Builders of the Massive 2010 Winter Games Venue Envisage an
"Internationally Recognized Icon" on a Par With Sydney's Famous Opera House

Jeff Lee

Vancouver Sun

February 16, 2006

[Note: This material is copyright by the Vancouver Sun, and is reproduced here as a matter of "fair use" for non-commercial, educational purposes only. Any other use may require the prior approval of the Vancouver Sun.]

When it is finished it will be the third largest of its kind in the world, so massive it could hold four DC-10 aircraft wingtip-to-wingtip, and so remarkable in its design that its owners hope it will be considered on a par with the Sydney Opera House.

For now, however, the Vancouver 2010 Winter Olympics speed-skating oval in Richmond is nothing more than detailed engineering and architectural plans for a site beside the Fraser River that is now covered in nearly two metres of compacting sand.

By year's end, the home of the world's newest speed-skating venue will be a slab of concrete covering a 450-stall parking garage. And over the late winter of 2007, the distinctive flowing line of the massive roof will begin to take shape as a crane wheels in place 15 glue-laminated beams so huge they're each just shy of a 100-metre Canadian football field in length. They will bracket 13 huge columns that represent Canada's 10 provinces and three territories.

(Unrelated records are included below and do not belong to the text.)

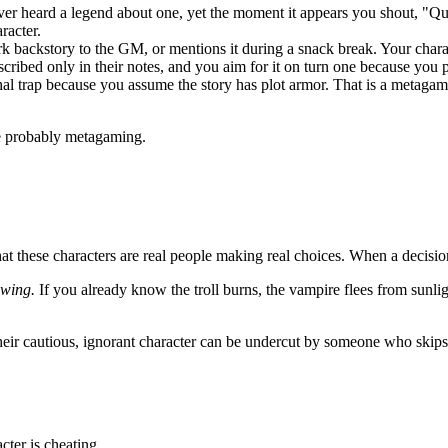
er heard a legend about one, yet the moment it appears you shout, "Quick
racter.
rk backstory to the GM, or mentions it during a snack break. Your cha
cribed only in their notes, and you aim for it on turn one because you 
al trap because you assume the story has plot armor. That is a metagam
are probably metagaming.
at these characters are real people making real choices. When a decisi
owing.
If you already know the troll burns, the vampire flees from sunlight
eir cautious, ignorant character can be undercut by someone who skips t
cter is cheating.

This is the place that also holds the greatest promise for Canada to break its at-home gold medal drought; in neither the 1988 Calgary Winter Games nor the 1976 Montreal Summer Games did a Canadian win an event.

In 2010, spectators in Richmond may well see that drought end. Canada's new Own the Podium program, which seeks to identify and help train athletes who can win medals, has suggested Canada could win eight of the 34 speed-skating medals.

A long-track speed-skating oval is arguably the dominant architectural venue to build in any Winter Olympics. It is an opportunity for a city or country to stamp its mark.

Lillehammer, Norway did that for the 1994 Winter Games with an oval at Hamar in the shape of an overturned Viking ship. Salt Lake, which hosted the 2002 Games, built a light, clear-span cable suspension roof that carved 950 tons off the conventional oval roof design. Calgary's 1988 Olympic oval -- still considered the fastest ice on earth -- was the first covered speed-skating oval in North America.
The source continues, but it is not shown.